Sounds like a great show! I'm glad they played our fave, T&R. :)
Rock on,
Dave
YES. This is how I feel about We Looked Like Giants...its the first time I really listened to the melody and appreciated it. Before that I always thought it was too hard for me or something..idk. Ben hopped on the drums with this one also, totally wailed...
D: I very much appreciate the way you write about musica and the emotion involved. You should start a blog about that..
CS: Romance is a necessity and you're right, anything can be made romantic, it's all in your mindset.
alannajoy
Hi Kristin, I am Maurizio, write from Italy, have seen yours blog as soon as modernized and try hour to write to you. I see NY yesterday hear! and excume for my language but I do not write very well in English. Bye
Hi Alannajoy, I am Maurizio, write from Italy, have seen yours blog as soon as modernized and try hour to write to you. Congratulations for yours blog, is very nice and excume for my language but I do not write very well in English. Bye
Excuse me Kristin (huh???) yo, why do you always hang up on me biotch! We had some good convo going on and then CLICK! If you don't want to talk to me, a simple "peace out" would do just fine. I know, I know...it's the cell.
I think you're romantic. You've romanced me a few times...eh, eh...wink, wink...just kidding. I agree with City Soul. Simple thoughts, sweet nothings, missing someone, excitement to see someone, a tender kiss, a touch on the face, a smile...I can keep going. Oh SO many things are romantic.
Awww... you rock for saying that. Sometimes I wonder if I'm making any sense or if I'm just rambling. I've thought about starting up such a blog a lot lately, but I've been wavering. All this recent chit-chat is inspiring me though so who knows, I may take the plunge soon enough. Karl Denson's Tiny Universe is playing here next weekend, so that might be a good jumping point.
I'm scared.
Ain't nothing like music! Would you belive, there's a country where music is banned, or so I've heard...I must check it out!!
Alanna,
Glad to hear the show ruled your night. I love getting lost in the moment like you described.
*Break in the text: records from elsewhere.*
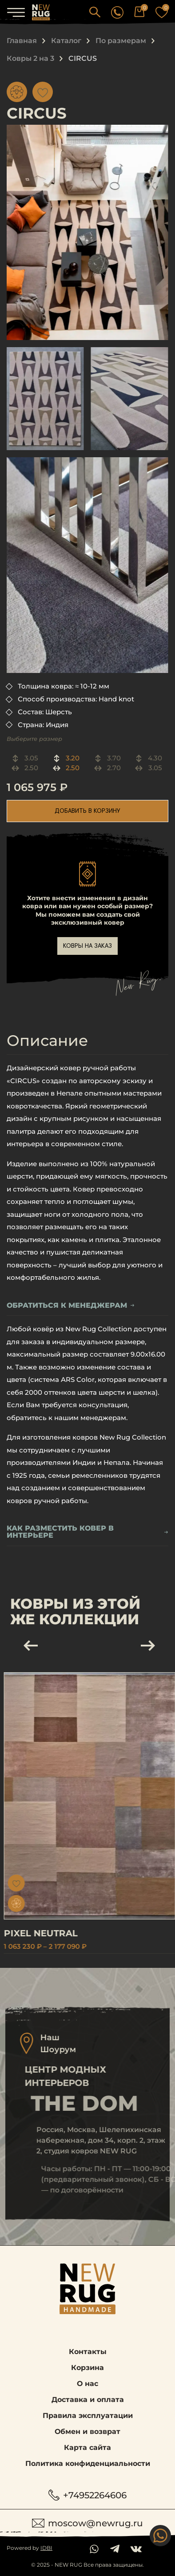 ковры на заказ (87, 946)
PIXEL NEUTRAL (59, 1933)
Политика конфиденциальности (87, 2463)
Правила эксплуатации (88, 2415)
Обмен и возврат (87, 2431)
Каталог (66, 40)
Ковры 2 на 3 (30, 58)
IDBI (46, 2547)
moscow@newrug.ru (87, 2523)
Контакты (88, 2351)
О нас (87, 2383)
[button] (94, 11)
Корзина (87, 2367)
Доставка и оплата (88, 2399)
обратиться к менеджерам (71, 1306)
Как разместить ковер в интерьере (87, 1532)
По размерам (120, 40)
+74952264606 (87, 2495)
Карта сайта (87, 2447)
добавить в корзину (87, 811)
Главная (22, 40) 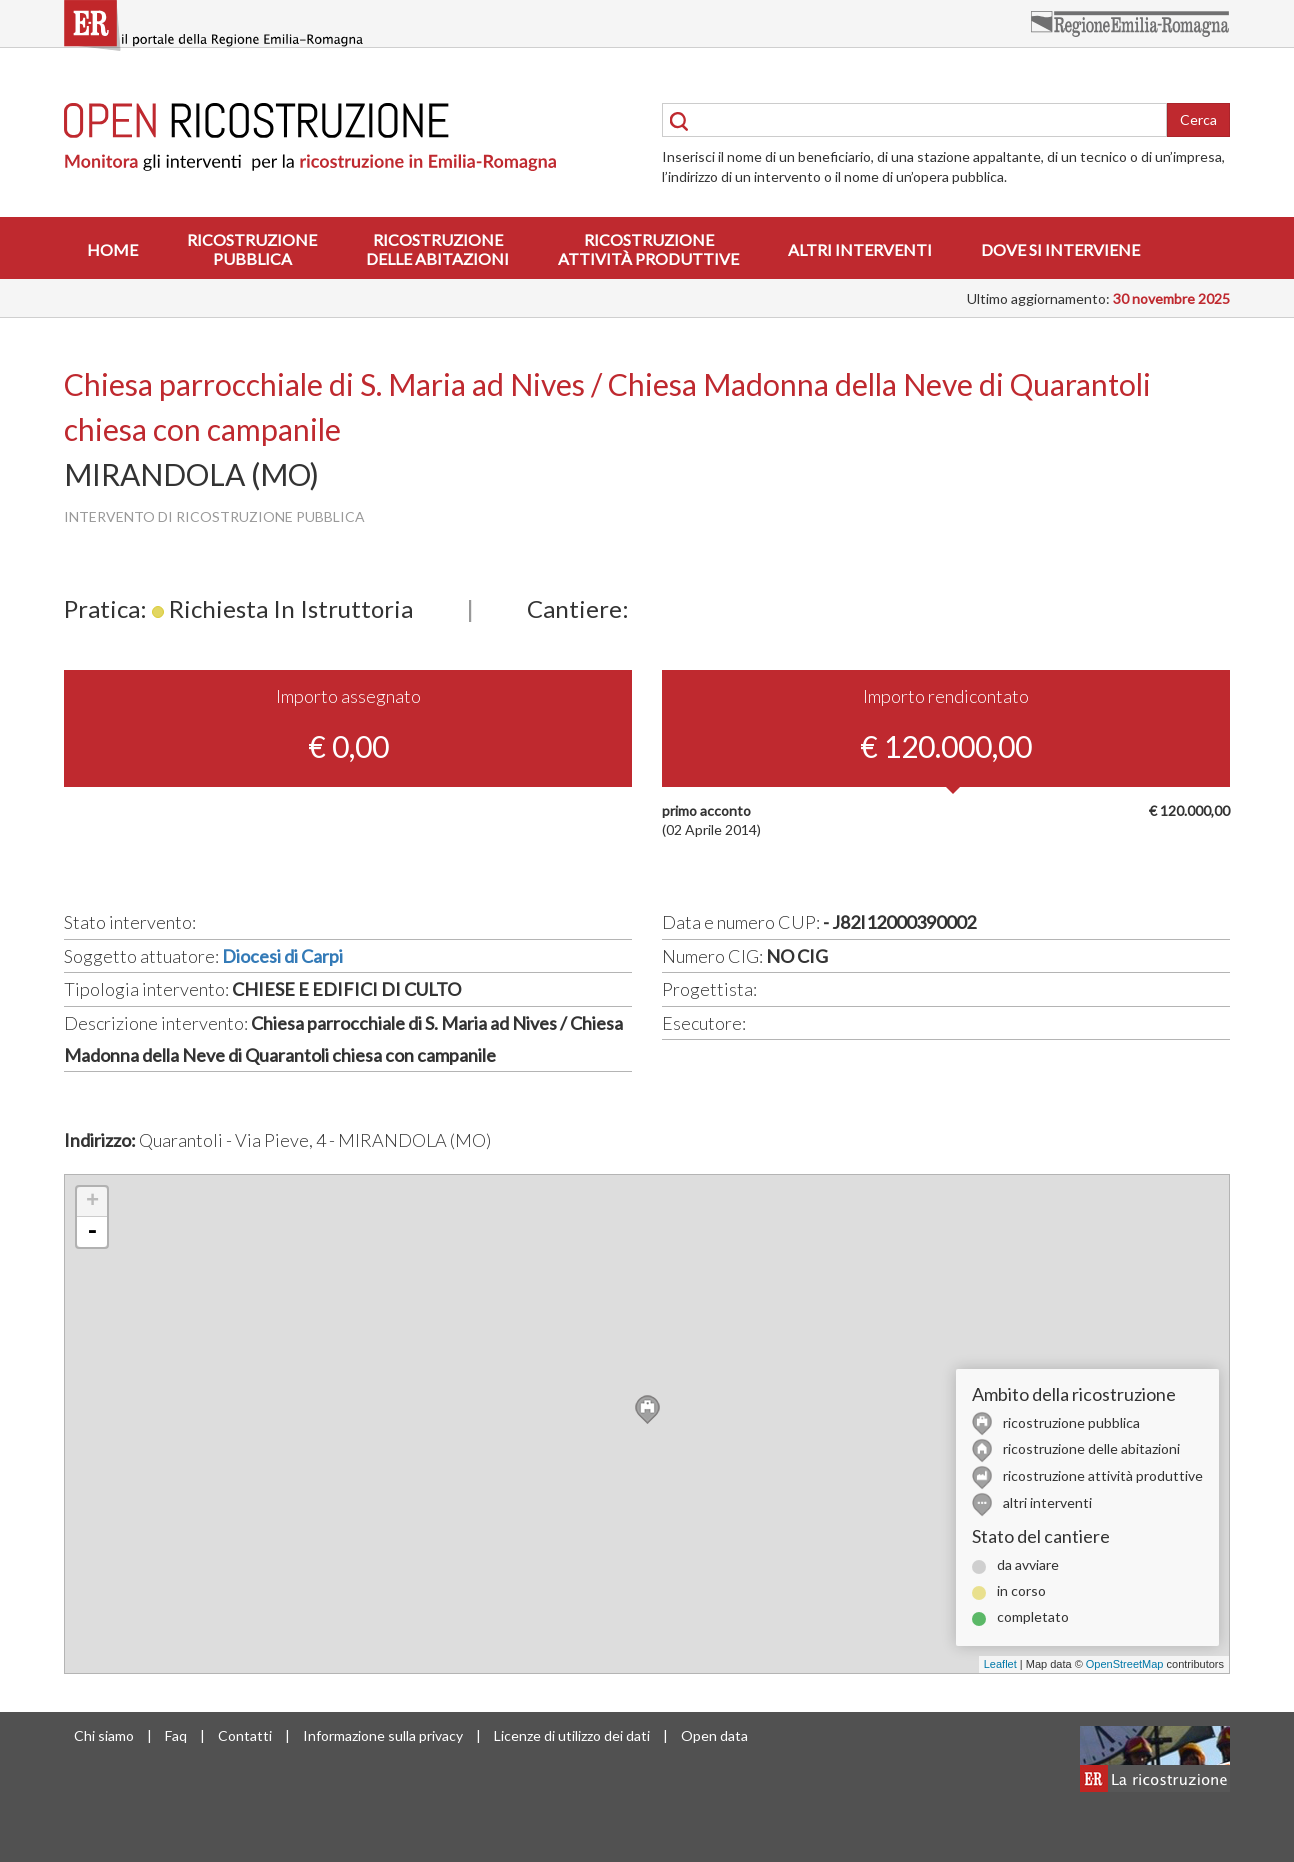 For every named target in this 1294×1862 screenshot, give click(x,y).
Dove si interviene (1060, 249)
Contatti (245, 1735)
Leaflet (1000, 1664)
I rocked some WE Looked Like Giants today on my way to an early morning meeting in Athens, Ga. That five minute span at the end makes me tingle all over.
Dave: YOU should never be scared, boyd. Ever. But you should be scared of me tomorrow in beer pong.
Hahahaha- I remember thos Beer Pong'in dayz...Ahhh. I would improve my shot with every new beer guzzled...
Awwwwe yeahhh... However, my Manhattan existance has indeed required me to reclaim my "lady-like" tendencies, pushing the game to only a distant memory...sniffle*
alannajoy
Glad you enjoyed the show, one day I hope to see the Hammerstein Ballroom and if I'm lucky I may get to see a show there. There are many places I've read about or heard about over the years that I want to see :)
P.S. Joyful - I love Hammerstein. I went to a Third Eye Blind there back in the day. Uh, I LUVED Steven Jenkins. He ROCKED! And with a top hat on too.
Remember when we saw them at Jones Beach? Oh, and DMB up in Mass on the hottest F-ING day ever and we were in that BIZZARE Denny's in a freak little town in the middle of nowhere. AHHHHHH...good times!
go to google and type in dc4c. you're in the top 2 results!